Data extracted from a collection

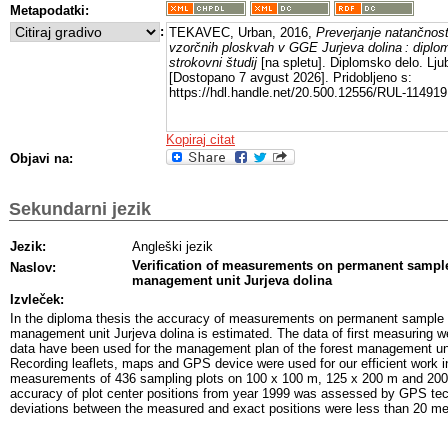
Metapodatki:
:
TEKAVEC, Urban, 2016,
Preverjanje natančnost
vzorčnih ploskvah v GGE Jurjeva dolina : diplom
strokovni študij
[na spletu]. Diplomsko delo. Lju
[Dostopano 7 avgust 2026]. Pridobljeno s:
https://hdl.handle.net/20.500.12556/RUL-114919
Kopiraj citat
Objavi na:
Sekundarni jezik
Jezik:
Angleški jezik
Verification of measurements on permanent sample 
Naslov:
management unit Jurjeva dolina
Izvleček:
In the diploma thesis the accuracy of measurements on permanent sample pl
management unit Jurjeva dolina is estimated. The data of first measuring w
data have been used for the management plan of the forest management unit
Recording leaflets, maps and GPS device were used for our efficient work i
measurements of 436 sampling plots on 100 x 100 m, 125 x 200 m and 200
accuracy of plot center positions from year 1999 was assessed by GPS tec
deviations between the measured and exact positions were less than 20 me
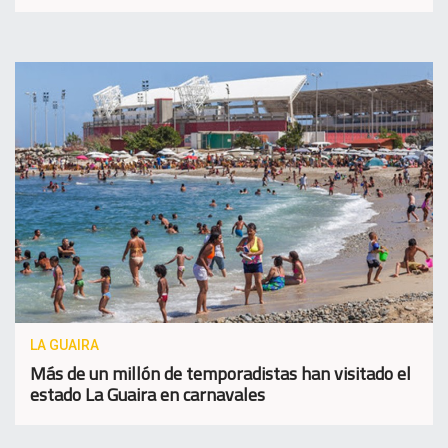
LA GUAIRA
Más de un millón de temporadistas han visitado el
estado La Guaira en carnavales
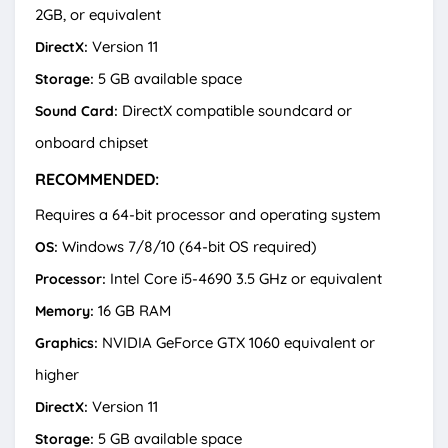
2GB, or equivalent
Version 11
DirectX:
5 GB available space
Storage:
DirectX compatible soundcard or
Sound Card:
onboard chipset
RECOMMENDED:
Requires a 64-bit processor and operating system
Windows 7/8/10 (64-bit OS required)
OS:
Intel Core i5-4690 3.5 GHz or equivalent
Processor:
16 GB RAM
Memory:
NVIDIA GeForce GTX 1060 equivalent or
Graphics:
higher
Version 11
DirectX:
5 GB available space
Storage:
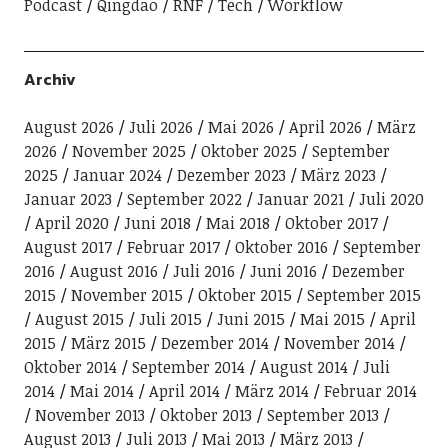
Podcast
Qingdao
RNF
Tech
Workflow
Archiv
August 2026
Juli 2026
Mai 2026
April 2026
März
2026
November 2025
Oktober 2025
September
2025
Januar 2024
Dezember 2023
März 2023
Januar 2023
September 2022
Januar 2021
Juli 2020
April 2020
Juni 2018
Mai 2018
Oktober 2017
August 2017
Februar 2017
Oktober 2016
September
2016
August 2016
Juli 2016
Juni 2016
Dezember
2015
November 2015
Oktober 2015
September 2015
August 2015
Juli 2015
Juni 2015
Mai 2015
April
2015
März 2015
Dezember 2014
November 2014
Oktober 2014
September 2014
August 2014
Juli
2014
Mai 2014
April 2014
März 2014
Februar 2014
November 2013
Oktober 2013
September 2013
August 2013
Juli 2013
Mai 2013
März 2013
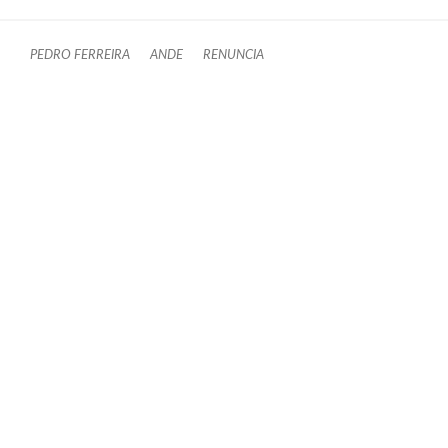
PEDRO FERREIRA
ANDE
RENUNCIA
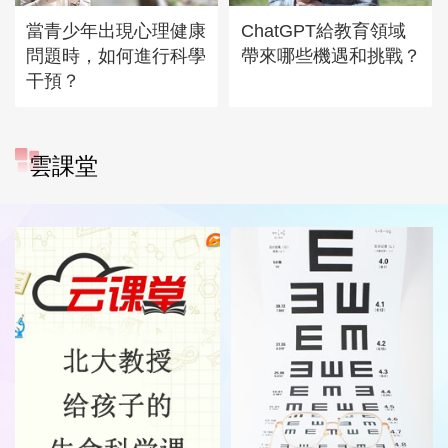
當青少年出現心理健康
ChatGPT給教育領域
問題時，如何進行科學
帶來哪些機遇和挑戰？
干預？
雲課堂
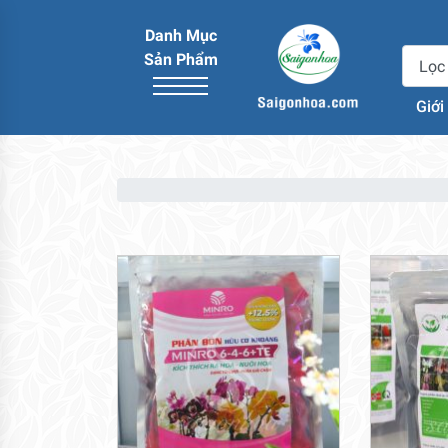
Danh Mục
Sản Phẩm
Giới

# WORK ITEM
Once you find the line that contains "PEDRO FERREIRA", give it again along with every later line through the end of the data, word for word, minus the pictures.

# WRITTEN ANSWER
PEDRO FERREIRA
ANDE
RENUNCIA
當青少年出現心理健康
ChatGPT給教育領域
問題時，如何進行科學
帶來哪些機遇和挑戰？
干預？
雲課堂
Danh Mục
Sản Phẩm
Giới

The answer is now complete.